Friday, June 19, 2026

The House v. NCAA Settlement Probably Won’t Kill NIL Collectives

  • The House v. NCAA settlement proposal would put unprecedented restrictions on name, image, and likeness collective deals.
  • Industry stakeholders tell FOS they believe the restrictions themselves would lead to more lawsuits.
Tennessee's Christian Moore (1) doesn't like the strike call while batting during a NCAA College World Series game between Tennessee and Florida State at Charles Schwab Field in Omaha, Neb., on Wednesday, June 19, 2024.
Brianna Paciorka/News Sentinel

The biggest headline coming out of the settlement proposal for the House v. NCAA class action lawsuit over name, image, and likeness rights is the potential for a revenue-sharing agreement between schools and players. 

But the 300-page proposal also includes an entire section that would hand unprecedented control over name, image, and likeness deals to the NCAA. The goal: to weed out NIL deals considered “pay-for-play,” where NIL collectives and boosters offer astronomical sums in exchange for miniscule marketing activities. 

Experts and industry stakeholders, however, tell Front Office Sports they don’t believe the settlement’s new NIL restrictions will hold up. 

Here’s what the settlement is proposing:

  • Boosters and collectives would be able to only offer deals to athletes that reflect an athlete’s “fair market value.” The definition: “a valid business purpose related to the promotion or endorsement of goods or services provided to the general public for profit, with compensation at rates and terms commensurate with compensation paid to similarly situated individuals with comparable NIL value who are not current or prospective student-athletes at the Member Institution.”
  • To police this, the NCAA would set up a third-party clearinghouse, the NCAA would require every Division I athlete to submit potential NIL deals that are more than $600 for approval.
  • Athletic departments would also be allowed to bring their NIL collectives in-house, to act as athletic department employees procuring deals for players.

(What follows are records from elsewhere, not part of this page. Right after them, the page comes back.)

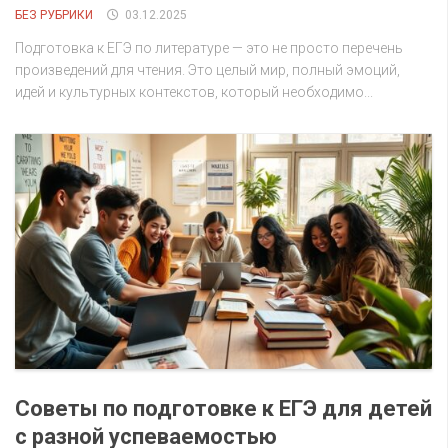
БЕЗ РУБРИКИ
03.12.2025
Подготовка к ЕГЭ по литературе — это не просто перечень
произведений для чтения. Это целый мир, полный эмоций,
идей и культурных контекстов, который необходимо...
Советы по подготовке к ЕГЭ для детей
с разной успеваемостью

In this scenario, departments could more strictly control the actions of their collectives—and they could be subject to more regulations, like the Title IX gender equity statute.

But experts and industry stakeholders tell FOS they’re doubtful the NCAA would be as successful as it hopes in stunting collectives—or killing them altogether. Some collective operators have said they expect some of these terms to be changed during the court of the settlement approval process. 

But even if those terms stay the same, the NCAA may not get the control it seeks.

The clearinghouse, for one, may create more problems than solutions. Who will be tapped to oversee it? Which entities could legitimately decide the “fair market value” of an athlete? Will this create a new set of legal scrutiny for the NCAA, which has been attacked in court for trying to police NIL deals?

“The NCAA is again restricting an athlete’s ability to fully monetize himself,” James Clawson, cofounder of Tennessee NIL collective The Volunteer Club, tells FOS. “I think that’s just going to open up more lawsuits.”

Lawyers seem to agree. The terms of the settlement—especially the ones that look like they would normally be negotiated through a collective bargaining agreement—could be challenged in court, according to sports attorney and New York Law School professor Dan Lust. “Short of players having representation at the table, as much as [the House settlement] might be an endeavor that’s a step in the right direction … you’re still acting in some way that could be viewed as anticompetitive.” 

Technically, the athletes who sign on to the settlement won’t be able to sue, according to sports attorney Mit Winter. But the brands and collectives offering most of the deals could. They’re not signing on to any of the NCAA’s NIL restrictions. “If you’re a third party, this settlement has zero binding effect on you at all,” he says.

The clearinghouse isn’t just a problem for athletes and collectives. Lust also agrees brands could have concerns about handing over their contracts, which often include confidential terms, to a third-party arbitrator. After all, there’s no clearinghouse for NBA, NFL, or MLB player sponsorships.

It’s unlikely the NCAA will be able to police collectives by enticing them to join athletic departments, either. Collectives want the freedom to to work with the departments they support, rather than under them. And schools don’t want the liabilities that come with bringing a collective into an athletic department, subjecting it to all the rules and regulations already complicating college sports. “I have not spoken to any athletic director or any deputy athletic director that wants an ‘in-house’ solution,” Russell White, president of The Collective Association, tells FOS.

Either way, the NCAA still faces an uphill battle in taking control of the landscape. “There are some positive things in the settlement that would be a great thing if they happen,” White says. “But by and large, I dont think it’s a great deal.”